[Opening RECORDS FOR THE EXERCISE section]

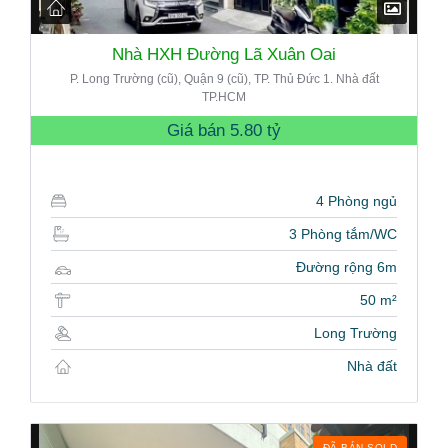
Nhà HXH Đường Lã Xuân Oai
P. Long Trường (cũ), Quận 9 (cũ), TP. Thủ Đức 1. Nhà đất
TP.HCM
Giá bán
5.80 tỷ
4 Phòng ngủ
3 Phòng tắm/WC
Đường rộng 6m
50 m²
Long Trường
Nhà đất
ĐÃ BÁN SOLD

[Closing RECORDS FOR THE EXERCISE section]
[Opening RECORDS FOR THE EXERCISE section]

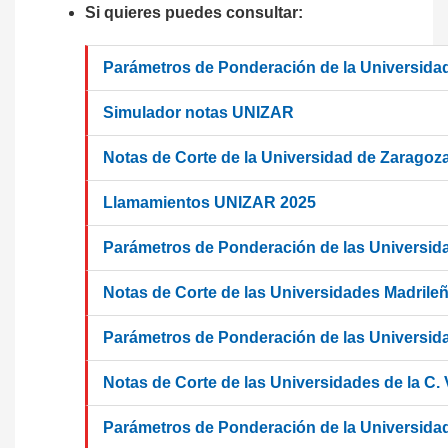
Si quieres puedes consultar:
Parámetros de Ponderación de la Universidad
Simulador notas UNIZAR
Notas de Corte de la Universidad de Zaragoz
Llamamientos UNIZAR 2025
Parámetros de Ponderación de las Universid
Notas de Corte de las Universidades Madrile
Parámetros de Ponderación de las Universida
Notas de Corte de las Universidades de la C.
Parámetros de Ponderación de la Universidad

[Closing RECORDS FOR THE EXERCISE section]

# WORK INSTRUCTION:
Count up the lines above that include the string "Trường" and report nothing but that number.

# ANSWER SECTION:
2